WHAT IS REQUIRED — So long as no pictures are carried over, output the records below exactly.

DATA FOR REVIEW —
● ● ● ● ● ● ●

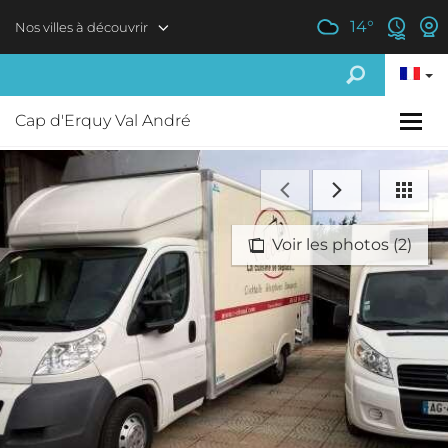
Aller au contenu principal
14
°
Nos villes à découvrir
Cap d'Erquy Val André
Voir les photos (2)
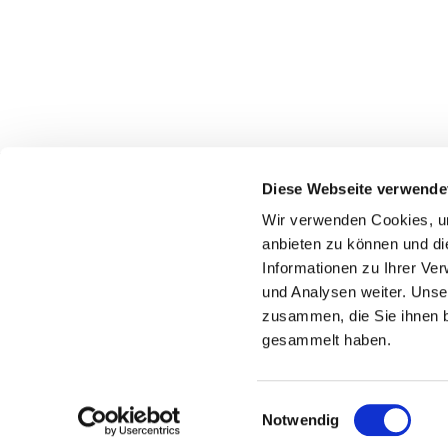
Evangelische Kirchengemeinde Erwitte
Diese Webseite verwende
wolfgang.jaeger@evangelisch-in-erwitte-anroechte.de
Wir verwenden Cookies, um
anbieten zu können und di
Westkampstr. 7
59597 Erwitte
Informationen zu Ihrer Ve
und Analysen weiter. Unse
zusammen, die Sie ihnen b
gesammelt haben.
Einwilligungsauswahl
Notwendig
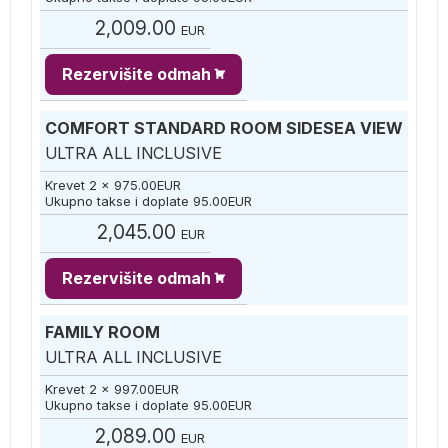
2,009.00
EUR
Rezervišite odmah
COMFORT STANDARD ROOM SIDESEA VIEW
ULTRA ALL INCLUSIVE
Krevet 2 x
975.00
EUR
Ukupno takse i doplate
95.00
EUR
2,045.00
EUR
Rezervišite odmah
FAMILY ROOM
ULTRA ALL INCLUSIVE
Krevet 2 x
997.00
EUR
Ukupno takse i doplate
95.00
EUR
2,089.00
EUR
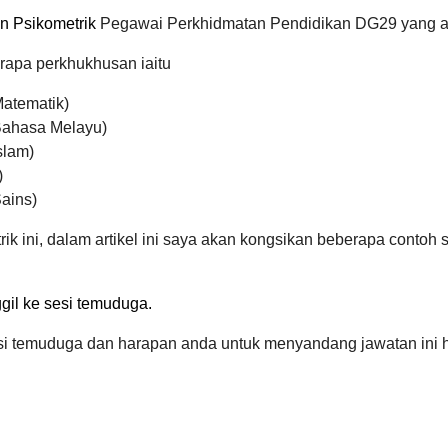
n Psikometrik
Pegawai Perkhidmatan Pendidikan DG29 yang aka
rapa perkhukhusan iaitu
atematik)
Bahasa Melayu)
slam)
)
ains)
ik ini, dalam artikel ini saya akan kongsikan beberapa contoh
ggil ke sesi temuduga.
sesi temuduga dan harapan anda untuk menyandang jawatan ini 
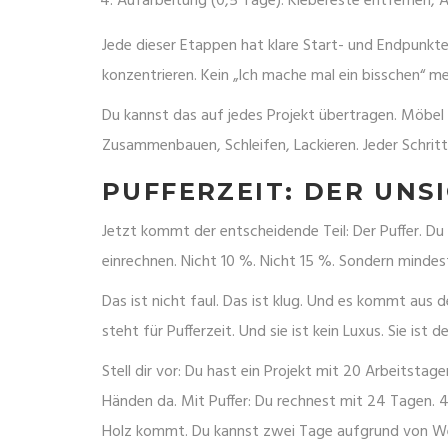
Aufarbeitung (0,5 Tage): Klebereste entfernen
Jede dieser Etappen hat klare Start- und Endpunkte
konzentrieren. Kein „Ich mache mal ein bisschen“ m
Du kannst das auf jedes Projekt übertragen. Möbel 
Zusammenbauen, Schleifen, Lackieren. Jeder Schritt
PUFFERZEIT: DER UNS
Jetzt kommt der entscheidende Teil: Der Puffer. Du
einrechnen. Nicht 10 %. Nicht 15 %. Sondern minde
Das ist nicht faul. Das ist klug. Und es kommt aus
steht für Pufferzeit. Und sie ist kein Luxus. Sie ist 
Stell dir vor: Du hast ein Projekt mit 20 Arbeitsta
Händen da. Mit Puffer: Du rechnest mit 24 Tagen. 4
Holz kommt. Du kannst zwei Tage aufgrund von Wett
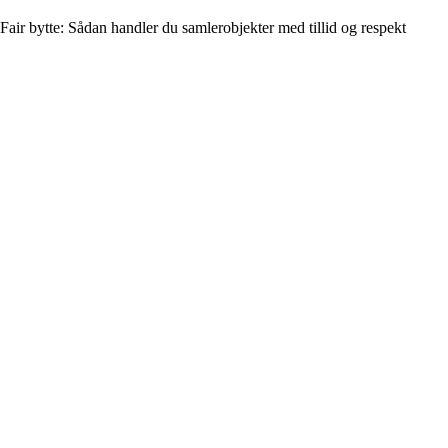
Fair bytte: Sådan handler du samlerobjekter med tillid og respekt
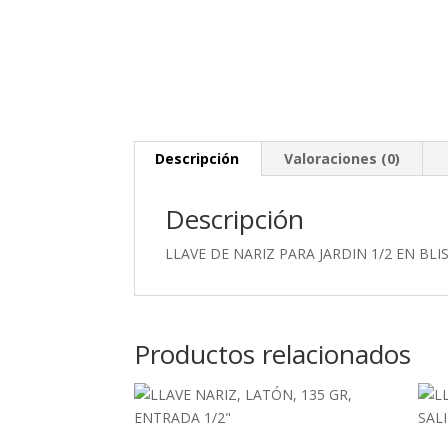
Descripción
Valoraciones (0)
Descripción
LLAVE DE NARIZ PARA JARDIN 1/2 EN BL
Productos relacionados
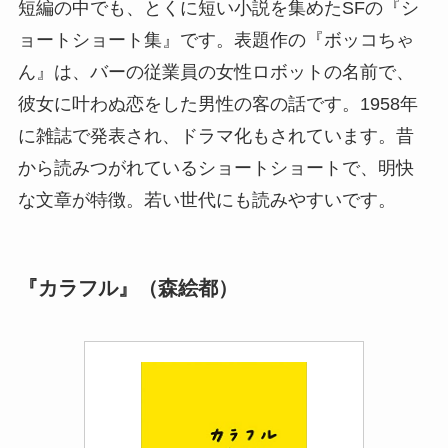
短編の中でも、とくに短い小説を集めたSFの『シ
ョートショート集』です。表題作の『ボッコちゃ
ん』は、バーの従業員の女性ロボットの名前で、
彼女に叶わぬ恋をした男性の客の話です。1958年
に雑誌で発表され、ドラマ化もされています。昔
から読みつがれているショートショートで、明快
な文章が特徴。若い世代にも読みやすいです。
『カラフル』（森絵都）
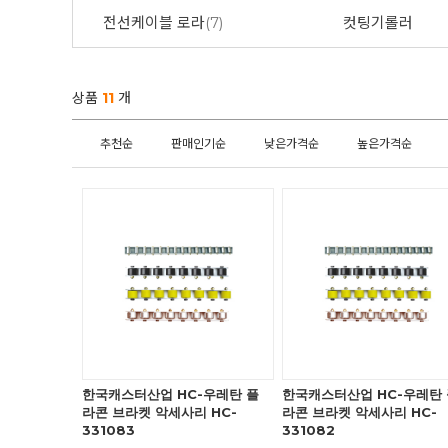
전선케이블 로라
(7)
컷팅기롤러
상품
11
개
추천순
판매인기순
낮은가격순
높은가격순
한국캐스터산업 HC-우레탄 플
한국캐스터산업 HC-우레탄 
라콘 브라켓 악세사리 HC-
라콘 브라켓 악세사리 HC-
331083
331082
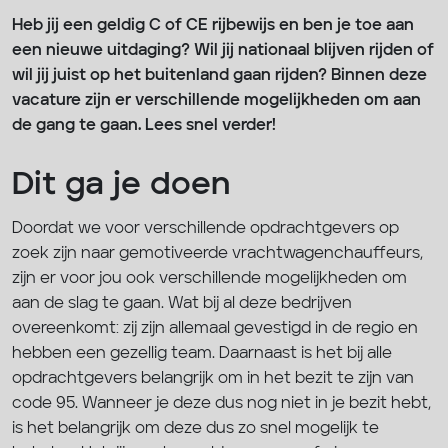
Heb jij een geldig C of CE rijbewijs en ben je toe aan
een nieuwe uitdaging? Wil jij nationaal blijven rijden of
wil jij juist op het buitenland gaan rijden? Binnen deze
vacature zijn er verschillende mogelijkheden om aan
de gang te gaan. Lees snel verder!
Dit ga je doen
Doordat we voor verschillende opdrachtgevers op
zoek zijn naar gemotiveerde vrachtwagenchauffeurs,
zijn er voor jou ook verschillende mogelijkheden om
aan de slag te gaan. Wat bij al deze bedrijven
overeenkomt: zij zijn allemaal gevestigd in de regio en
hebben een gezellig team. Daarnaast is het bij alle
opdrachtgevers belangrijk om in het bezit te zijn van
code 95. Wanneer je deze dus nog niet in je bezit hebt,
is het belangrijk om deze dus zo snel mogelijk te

● ● ● ● ● ● ●

REPLY TO THE TASK —
Aller au contenu principal
14
°
Nos villes à découvrir
Cap d'Erquy Val André
Voir les photos (2)
Evangelische Kirchengemeinde Erwitte
Diese Webseite verwende
wolfgang.jaeger@evangelisch-in-erwitte-anroechte.de
Wir verwenden Cookies, um
anbieten zu können und di
Westkampstr. 7
59597 Erwitte
Informationen zu Ihrer Ve
und Analysen weiter. Unse
zusammen, die Sie ihnen b
gesammelt haben.
Einwilligungsauswahl
Notwendig
2,009.00
EUR
Rezervišite odmah
COMFORT STANDARD ROOM SIDESEA VIEW
ULTRA ALL INCLUSIVE
Krevet 2 x
975.00
EUR
Ukupno takse i doplate
95.00
EUR
2,045.00
EUR
Rezervišite odmah
FAMILY ROOM
ULTRA ALL INCLUSIVE
Krevet 2 x
997.00
EUR
Ukupno takse i doplate
95.00
EUR
2,089.00
EUR
n Psikometrik
Pegawai Perkhidmatan Pendidikan DG29 yang aka
rapa perkhukhusan iaitu
atematik)
Bahasa Melayu)
slam)
)
ains)
ik ini, dalam artikel ini saya akan kongsikan beberapa contoh
ggil ke sesi temuduga.
sesi temuduga dan harapan anda untuk menyandang jawatan ini 
Aufarbeitung (0,5 Tage): Klebereste entfernen
Jede dieser Etappen hat klare Start- und Endpunkte
konzentrieren. Kein „Ich mache mal ein bisschen“ m
Du kannst das auf jedes Projekt übertragen. Möbel 
Zusammenbauen, Schleifen, Lackieren. Jeder Schritt
PUFFERZEIT: DER UNS
Jetzt kommt der entscheidende Teil: Der Puffer. Du
einrechnen. Nicht 10 %. Nicht 15 %. Sondern minde
Das ist nicht faul. Das ist klug. Und es kommt aus
steht für Pufferzeit. Und sie ist kein Luxus. Sie ist 
Stell dir vor: Du hast ein Projekt mit 20 Arbeitsta
Händen da. Mit Puffer: Du rechnest mit 24 Tagen. 4
Holz kommt. Du kannst zwei Tage aufgrund von Wett
Fair bytte: Sådan handler du samlerobjekter med tillid og respekt
Descripción
Valoraciones (0)
Descripción
LLAVE DE NARIZ PARA JARDIN 1/2 EN BL
Productos relacionados
短編の中でも、とくに短い小説を集めたSFの『シ
ョートショート集』です。表題作の『ボッコちゃ
ん』は、バーの従業員の女性ロボットの名前で、
彼女に叶わぬ恋をした男性の客の話です。1958年
に雑誌で発表され、ドラマ化もされています。昔
から読みつがれているショートショートで、明快
な文章が特徴。若い世代にも読みやすいです。
『カラフル』（森絵都）
전선케이블 로라
(7)
컷팅기롤러
상품
11
개
추천순
판매인기순
낮은가격순
높은가격순
한국캐스터산업 HC-우레탄 플
한국캐스터산업 HC-우레탄 
라콘 브라켓 악세사리 HC-
라콘 브라켓 악세사리 HC-
331083
331082
Heb jij een geldig C of CE rijbewijs en ben je toe aan
een nieuwe uitdaging? Wil jij nationaal blijven rijden of
wil jij juist op het buitenland gaan rijden? Binnen deze
vacature zijn er verschillende mogelijkheden om aan
de gang te gaan. Lees snel verder!
Dit ga je doen
Doordat we voor verschillende opdrachtgevers op
zoek zijn naar gemotiveerde vrachtwagenchauffeurs,
zijn er voor jou ook verschillende mogelijkheden om
aan de slag te gaan. Wat bij al deze bedrijven
overeenkomt: zij zijn allemaal gevestigd in de regio en
hebben een gezellig team. Daarnaast is het bij alle
opdrachtgevers belangrijk om in het bezit te zijn van
code 95. Wanneer je deze dus nog niet in je bezit hebt,
is het belangrijk om deze dus zo snel mogelijk te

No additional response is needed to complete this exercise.